PROMPT:
Please transcribe every record below exactly as it appears.

RECORDS TO USE:
Segment Open

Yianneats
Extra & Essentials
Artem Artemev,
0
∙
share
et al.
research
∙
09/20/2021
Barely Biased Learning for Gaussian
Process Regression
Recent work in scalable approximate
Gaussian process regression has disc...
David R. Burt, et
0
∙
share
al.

Segment Closed

TASK RESPONSE:
Yianneats
Extra & Essentials
Artem Artemev,
0
∙
share
et al.
research
∙
09/20/2021
Barely Biased Learning for Gaussian
Process Regression
Recent work in scalable approximate
Gaussian process regression has disc...
David R. Burt, et
0
∙
share
al.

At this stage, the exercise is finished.